(CNN) -- President Obama has ordered national security officials to look into allegations that the Bush administration resisted efforts to investigate a CIA-backed Afghan warlord over the killings of hundreds of Taliban prisoners in 2001.
In an exclusive, CNN talked with President Obama in Ghana about his order to review alleged deaths of Taliban.
"The indications that this had not been properly investigated just recently was brought to my attention," Obama told CNN's Anderson Cooper in an exclusive interview during the president's visit to Ghana. The full interview will air 10 p.m. Monday.
"So what I've asked my national security team to do is to collect the facts for me that are known, and we'll probably make a decision in terms of how to approach it once we have all of the facts gathered up," Obama said.
The inquiry stems from the deaths of at least 1,000 Taliban prisoners who had surrendered to the U.S.-backed Northern Alliance in late 2001.
The fighters were in the custody of troops led by Gen. Abdul Rashid Dostum, a prominent Afghan warlord who has served as chief of staff of the country's post-Taliban army.
Dostum, a former communist union boss and militia leader who fought against the U.S.-backed mujahedeen in the 1980s, is known for switching sides as Afghanistan's political conflict has evolved. When the United States invaded Afghanistan after the September 11, 2001, attacks on New York and Washington, Dostum sided with the Americans and received military and CIA support to battle the Taliban.

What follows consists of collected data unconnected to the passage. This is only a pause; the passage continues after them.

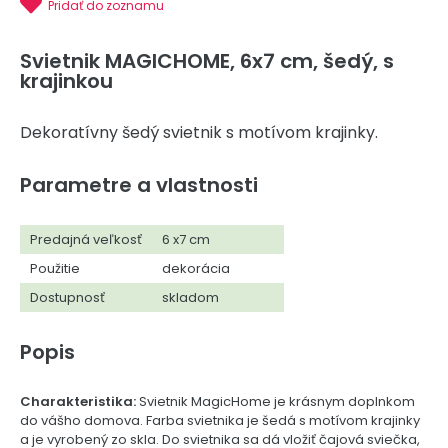
Pridať do zoznamu
Svietnik MAGICHOME, 6x7 cm, šedý, s
krajinkou
Dekoratívny šedý svietnik s motívom krajinky.
Parametre a vlastnosti
Predajná veľkosť
6 x7 cm
Použitie
dekorácia
Dostupnosť
skladom
Popis
Charakteristika:
Svietnik MagicHome je krásnym doplnkom
do vášho domova. Farba svietnika je šedá s motívom krajinky
a je vyrobený zo skla. Do svietnika sa dá vložiť čajová sviečka,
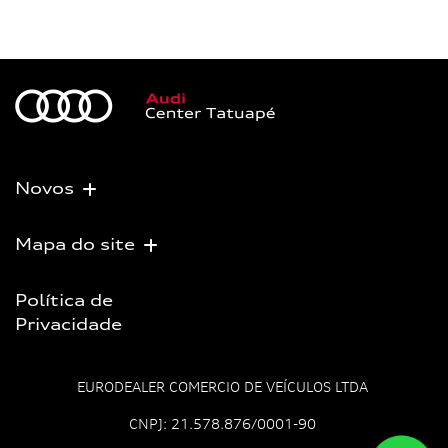
Novos
Mapa do site
Política de
Privacidade
EURODEALER COMERCIO DE VEÍCULOS LTDA
CNPJ: 21.578.876/0001-90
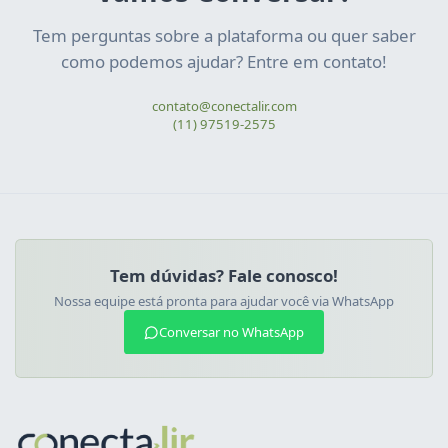
Tem perguntas sobre a plataforma ou quer saber
como podemos ajudar? Entre em contato!
contato@conectalir.com
(11) 97519-2575
Tem dúvidas? Fale conosco!
Nossa equipe está pronta para ajudar você via WhatsApp
Conversar no WhatsApp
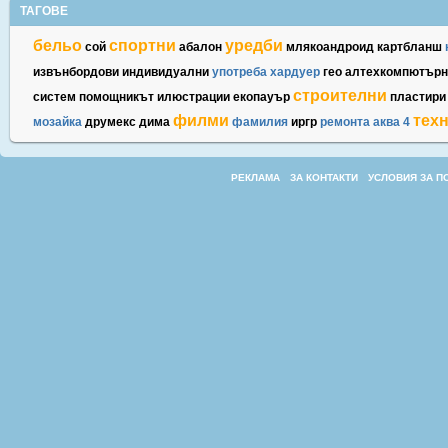
ТАГОВЕ
бельо
спортни
уредби
сой
абалон
млякоандроид
картбланш
извънбордови
индивидуални
употреба
хардуер
гео
алтехкомпютърн
строителни
систем
помощникът
илюстрации
екопауър
пластири
филми
тех
мозайка
друмекс
дима
фамилия
иргр
ремонта
аква
4
РЕКЛАМА
ЗА КОНТАКТИ
УСЛОВИЯ ЗА П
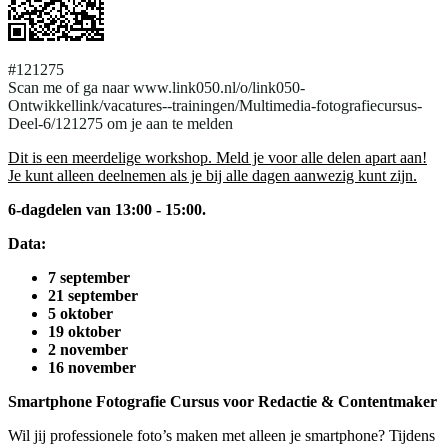
#121275
Scan me of ga naar www.link050.nl/o/link050-
Ontwikkellink/vacatures--trainingen/Multimedia-fotografiecursus-
Deel-6/121275 om je aan te melden
Dit is een meerdelige workshop. Meld je voor alle delen apart aan!
Je kunt alleen deelnemen als je bij alle dagen aanwezig kunt zijn.
6-dagdelen van 13:00 - 15:00.
Data:
7 september
21 september
5 oktober
19 oktober
2 november
16 november
Smartphone Fotografie Cursus voor Redactie & Contentmaker
Wil jij professionele foto’s maken met alleen je smartphone? Tijdens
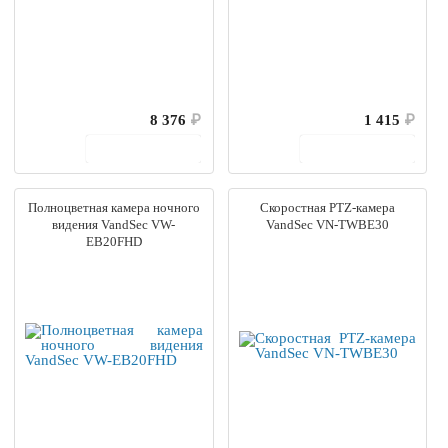
8 376
₽
1 415
₽
В корзину
В корзину
Полноцветная камера ночного
Скоростная PTZ-камера
видения VandSec VW-
VandSec VN-TWBE30
EB20FHD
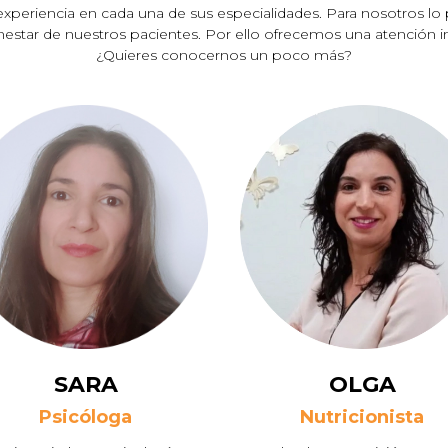
xperiencia en cada una de sus especialidades. Para nosotros lo p
enestar de nuestros pacientes. Por ello ofrecemos una atención in
¿Quieres conocernos un poco más?
SARA
OLGA
Psicóloga
Nutricionista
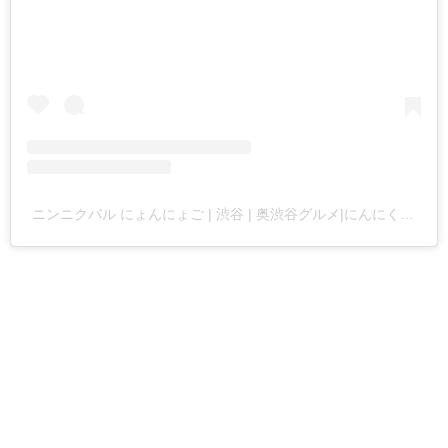
ニンニクバル にょんにょご | 渋谷 | 奥渋谷グルメ|にんにくバル ザ・ガーリック中野(@225garlic_shibuya)がシェアした投稿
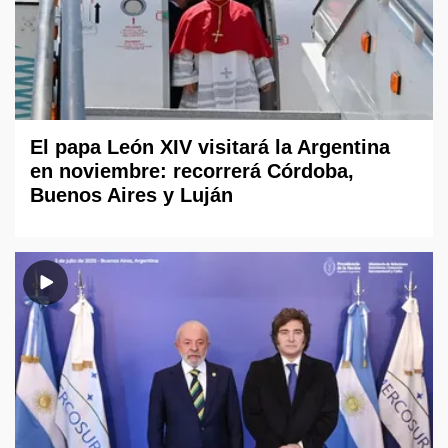
El papa León XIV visitará la Argentina
en noviembre: recorrerá Córdoba,
Buenos Aires y Luján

The allegations against him first surfaced in a 2002 Newsweek report, which cited a confidential U.N. memo saying the prisoners died in cramped container trucks while being transported from their Konduz stronghold in northern Afghanistan to Sheberghan prison, west of Dostum's stronghold at Mazar-e Sharif.

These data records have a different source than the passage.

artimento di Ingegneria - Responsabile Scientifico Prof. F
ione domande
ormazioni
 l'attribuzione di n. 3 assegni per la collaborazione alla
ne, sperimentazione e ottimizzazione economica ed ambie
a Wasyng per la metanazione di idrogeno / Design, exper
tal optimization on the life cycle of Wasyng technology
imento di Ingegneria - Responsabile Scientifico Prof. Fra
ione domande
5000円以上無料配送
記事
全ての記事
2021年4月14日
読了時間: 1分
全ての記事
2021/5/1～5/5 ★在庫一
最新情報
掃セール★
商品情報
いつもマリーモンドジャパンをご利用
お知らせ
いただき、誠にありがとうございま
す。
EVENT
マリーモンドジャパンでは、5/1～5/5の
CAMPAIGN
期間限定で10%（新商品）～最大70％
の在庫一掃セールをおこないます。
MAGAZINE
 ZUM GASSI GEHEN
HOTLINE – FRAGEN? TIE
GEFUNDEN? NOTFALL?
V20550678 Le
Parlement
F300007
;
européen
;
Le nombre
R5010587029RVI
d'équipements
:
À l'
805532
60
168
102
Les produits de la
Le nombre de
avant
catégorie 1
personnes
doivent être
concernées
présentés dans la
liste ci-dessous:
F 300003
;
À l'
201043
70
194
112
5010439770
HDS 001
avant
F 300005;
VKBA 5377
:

At the time, the Boston, Massachusetts-based group Physicians for Human Rights said it found a mass grave in nearby Dasht-e Leili, where witnesses said the bodies of Taliban prisoners were buried. The finding prompted U.S. Gen. Tommy Franks, who led the invasion of Afghanistan, to support an investigation into the allegations.

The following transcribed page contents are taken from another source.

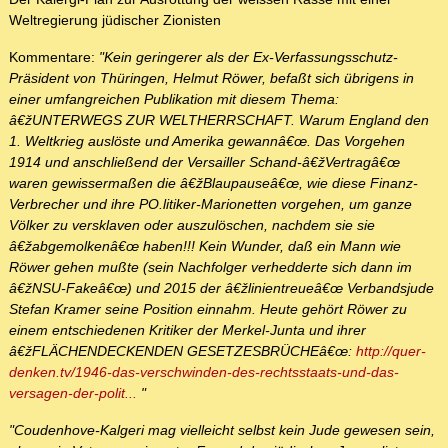
Weltregierung jüdischer Zionisten
Kommentare:
"Kein geringerer als der Ex-Verfassungsschutz-
Präsident von Thüringen, Helmut Röwer, befaßt sich übrigens in
einer umfangreichen Publikation mit diesem Thema:
â€žUNTERWEGS ZUR WELTHERRSCHAFT. Warum England den
1. Weltkrieg auslöste und Amerika gewannâ€œ. Das Vorgehen
1914 und anschließend der Versailler Schand-â€žVertragâ€œ
waren gewissermaßen die â€žBlaupauseâ€œ, wie diese Finanz-
Verbrecher und ihre PO.litiker-Marionetten vorgehen, um ganze
Völker zu versklaven oder auszulöschen, nachdem sie sie
â€žabgemolkenâ€œ haben!!! Kein Wunder, daß ein Mann wie
Röwer gehen mußte (sein Nachfolger verhedderte sich dann im
â€žNSU-Fakeâ€œ) und 2015 der â€žlinientreueâ€œ Verbandsjude
Stefan Kramer seine Position einnahm. Heute gehört Röwer zu
einem entschiedenen Kritiker der Merkel-Junta und ihrer
â€žFLÄCHENDECKENDEN GESETZESBRÜCHEâ€œ:
http://quer-
denken.tv/1946-das-verschwinden-des-rechtsstaats-und-das-
versagen-der-polit...
"
"Coudenhove-Kalgeri mag vielleicht selbst kein Jude gewesen sein,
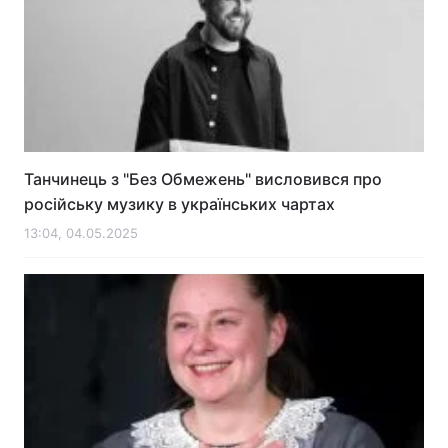
Танчинець з "Без Обмежень" висловився про
російську музику в українських чартах
13:04, 04.05.2025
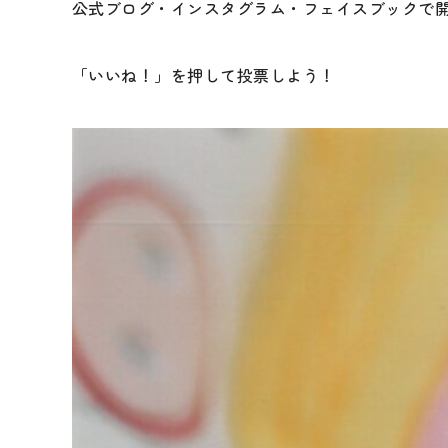
公式ブログ・インスタグラム・フェイスブックで
「いいね！」を押して投票しよう！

But The New York Times, citing government officials and human rights organizations, reported Friday that the Bush administration "repeatedly discouraged efforts to investigate the episode."
State Department officials recently have tried to derail Dostum's reappointment as military chief of staff to Afghan President Hamid Karzai, the newspaper reported, citing several senior officials who suggested the administration "might not be hostile to an inquiry."
Dostum, a key ally of Karzai, was reportedly living in exile in Turkey until last month, when he was reinstated to his post as defense minister. He had left Afghanistan over allegations that he had kidnapped Akbar Bai, a former ally turned political rival.
When asked by CNN about whether Obama would support an investigation, the president replied, "I think that, you know, there are responsibilities that all nations have, even in war. And if it appears that our conduct in some way supported violations of laws of war, then I think that, you know, we have to know about that." Watch part of CNN's exclusive interview with the president »
Susannah Sirkin, deputy director of Physicians for Human Rights, on Sunday praised Obama "for ordering his national security team to collect all the facts in the Dasht-e-Leili massacre and apparent U.S. cover-up."
"U.S. military and intelligence personnel were operating jointly and accepted the surrender of the prisoners jointly with General Dostum's forces in northern Afghanistan," Sirkin said earlier in the week.
"The Obama administration has a legal obligation to determine what U.S. officials knew, where U.S. personnel were, what involvement they had, and the actions of US allies during and after the massacre. These questions, nearly eight years later, remain unanswered."